From what I understand of your code, you are trying to find every word in the dictionary in the document list.
Hence, you are making N*M comparisons, where N is the number of words (in the dictionary with integers) and M is the number of documents in the document list. Instantiating to your values, you are trying to calculate 10^6 * 5*10^5 comparisons which is 5*10^11. Unfeasible.

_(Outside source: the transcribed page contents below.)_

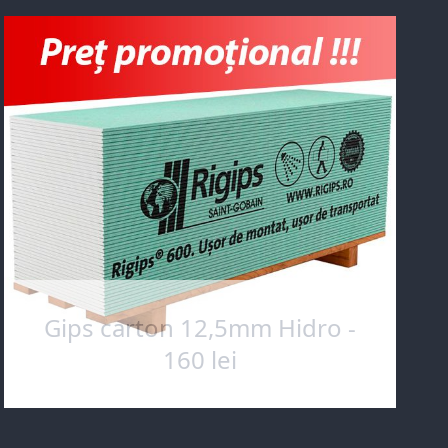
Gips carton 12,5mm Hidro -
160 lei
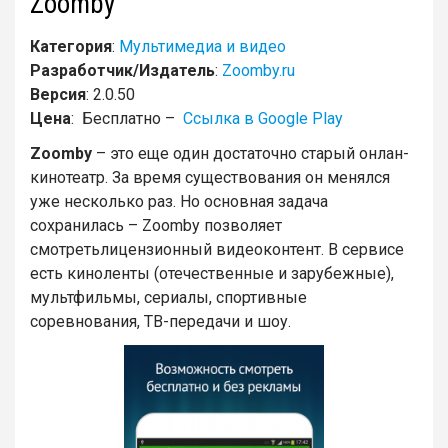
Zoomby
Категория
:
Мультимедиа и видео
Разработчик/Издатель
:
Zoomby.ru
Версия
: 2.0.50
Цена
: Бесплатно –
Ссылка в Google Play
Zoomby
– это еще один достаточно старый онлан-
кинотеатр. За время существования он менялся
уже несколько раз. Но основная задача
сохранилась – Zoomby позволяет
смотретьлицензионный видеоконтент. В сервисе
есть киноленты (отечественные и зарубежные),
мультфильмы, сериалы, спортивные
соревнования, ТВ-передачи и шоу.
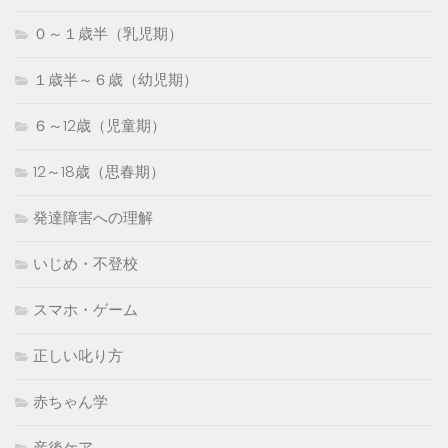
０～１歳半（乳児期）
１歳半～６歳（幼児期）
６～12歳（児童期）
12～18歳（思春期）
発達障害への理解
いじめ・不登校
スマホ・ゲーム
正しい叱り方
赤ちゃん学
産後ケア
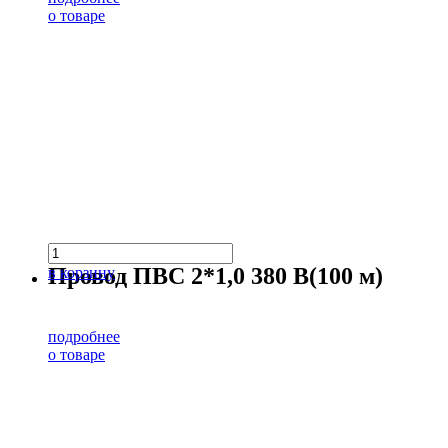
о товаре
Провод ПВС 2*1,0 380 В(100 м)
в корзину
подробнее
о товаре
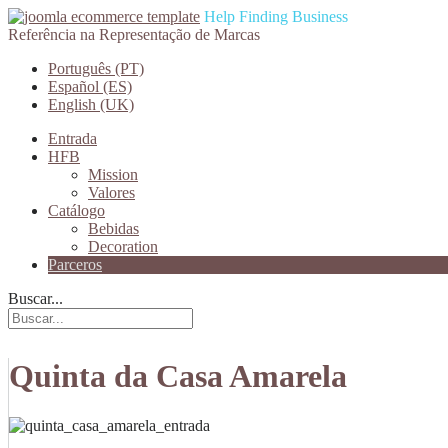
Help Finding Business
Referência na Representação de Marcas
Português (PT)
Español (ES)
English (UK)
Entrada
HFB
Mission
Valores
Catálogo
Bebidas
Decoration
Parceros
Buscar...
Quinta da Casa Amarela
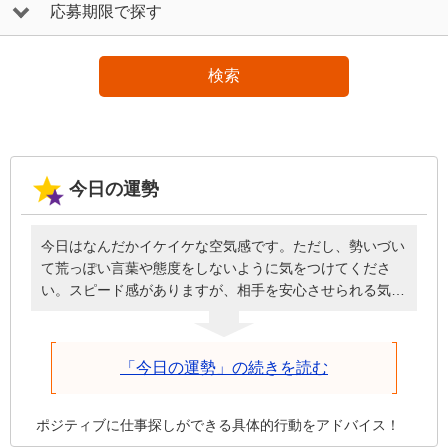
応募期限で探す
検索
今日の運勢
今日はなんだかイケイケな空気感です。ただし、勢いづい
て荒っぽい言葉や態度をしないように気をつけてくださ
い。スピード感がありますが、相手を安心させられる気遣
いと優しさがうまくいくコツです。速い流れの中で、どれ
だけ落ち着いてそれぞれの物事に対応できるかが大切。用
意周到を心がけ、準備を怠らなければ周囲の勢いに流され
「今日の運勢」の続きを読む
ることにはなりません。自分自身の価値を信じて進んでく
ださい。先を急いで足元の小さな問題を見逃さないように
気をつけて。
ポジティブに仕事探しができる具体的行動をアドバイス！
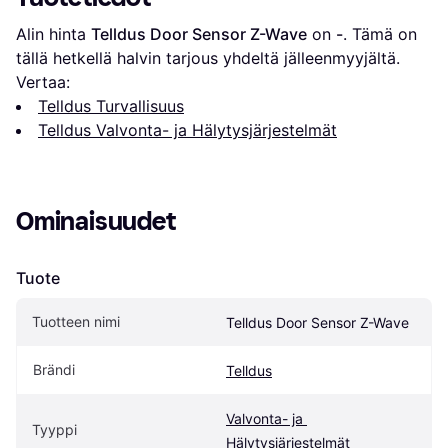
Alin hinta 
Telldus Door Sensor Z-Wave
 on 
-
. Tämä on 
tällä hetkellä halvin tarjous yhdeltä jälleenmyyjältä.
Vertaa:
Telldus Turvallisuus
Telldus Valvonta- ja Hälytysjärjestelmät
Ominaisuudet
Tuote
Tuotteen nimi
Telldus Door Sensor Z-Wave
Brändi
Telldus
Valvonta- ja 
Tyyppi
Hälytysjärjestelmät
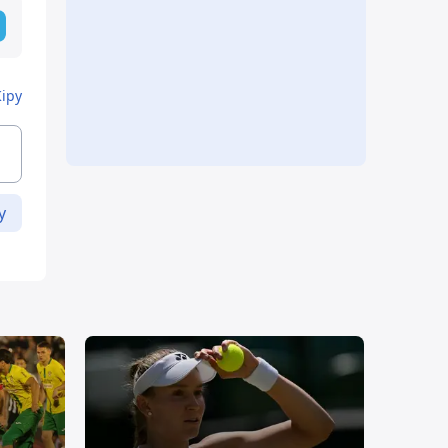
Кіру
у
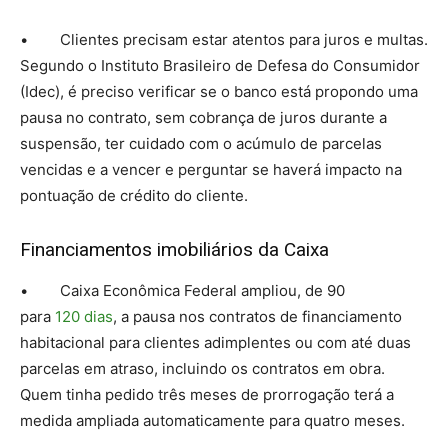
• Clientes precisam estar atentos para juros e multas.
Segundo o Instituto Brasileiro de Defesa do Consumidor
(Idec), é preciso verificar se o banco está propondo uma
pausa no contrato, sem cobrança de juros durante a
suspensão, ter cuidado com o acúmulo de parcelas
vencidas e a vencer e perguntar se haverá impacto na
pontuação de crédito do cliente.
Financiamentos imobiliários da Caixa
• Caixa Econômica Federal ampliou, de 90
para
120 dias
, a pausa nos contratos de financiamento
habitacional para clientes adimplentes ou com até duas
parcelas em atraso, incluindo os contratos em obra.
Quem tinha pedido três meses de prorrogação terá a
medida ampliada automaticamente para quatro meses.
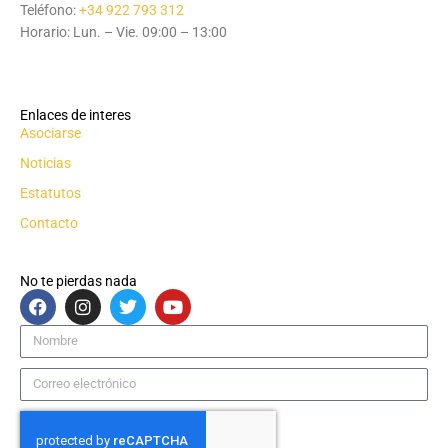
Teléfono:
+34 922 793 312
Horario: Lun. – Vie. 09:00 – 13:00
Enlaces de interes
Asociarse
Noticias
Estatutos
Contacto
No te pierdas nada
F
I
T
Y
a
n
w
o
c
s
i
u
Nombre
e
t
t
t
b
a
t
u
Correo
o
g
e
b
electrónico
o
r
r
e
k
a
m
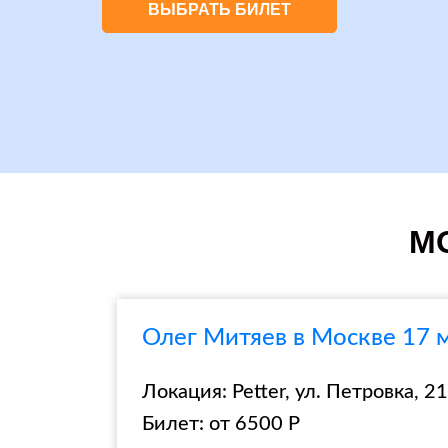
ВЫБРАТЬ БИЛЕТ
МО
Олег Митяев в Москве 17 м
Локация: Petter, ул. Петровка, 21,
Билет: от 6500 Р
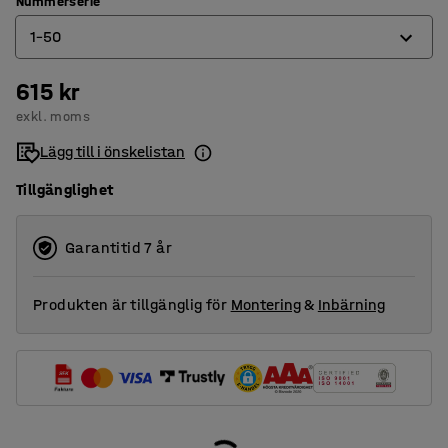
Nummerserie
1-50
615 kr
1-10
exkl. moms
1-30
Lägg till i önskelistan
1-50
Tillgänglighet
Garantitid 7 år
Produkten är tillgänglig för
Montering
&
Inbärning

Why not create a mutable map with all the integers in the dictionary as keys (1000000 ints in memory is roughly 3.8M from my measurements) and pass through the document list only once, where for each document you extract the integers and increment the respective count values in the map (for which the integer is key).
Something like this:
import collection.mutable.Map
import scala.util.Random._
val maxValue = 1000000
val documents = collection.mutable.Map[String,List[(Int,Int)]]()
// util function just to insert fake input; disregard
def provideRandom(key:String) ={ (1 to nextInt(4)).foreach(_ => documents.put(key,(nextInt(maxValue),nextInt(maxValue)) :: documents.getOrElse(key,Nil)))}
// inserting fake documents into our fake Document map
(1 to 500000).foreach(_ => {val key = nextString(5); provideRandom(key)})
// word count map
val wCount = collection.mutable.Map[Int,Int]()
// Counting the numbers and incrementing them in the map
documents.foreach(doc => doc._2.foreach(k => wCount.put(k._1, (wCount.getOrElse(k._1,0)+1))))
scala> wCount
res5: scala.collection.mutable.Map[Int,Int] = Map(188858 -> 1, 178569 -> 2, 437576 -> 2, 660074 -> 2, 271888 -> 2, 721076 -> 1, 577416 -> 1, 77760 -> 2, 67471 -> 1, 804106 -> 2, 185283 -> 1, 41623 -> 1, 943946 -> 1, 778258 -> 2...
the result is a map with its keys being a number in the dict and the value the number of times it appears in the document list
This is oversimplified since
I dont verify if the number exists in the dictionary, although you only need to init the map with the values and then increment the value in the final map if it has that key;
I dont do IO, which speeds up the whole thing
This way you only pass through the documents once, which makes the task feasible again.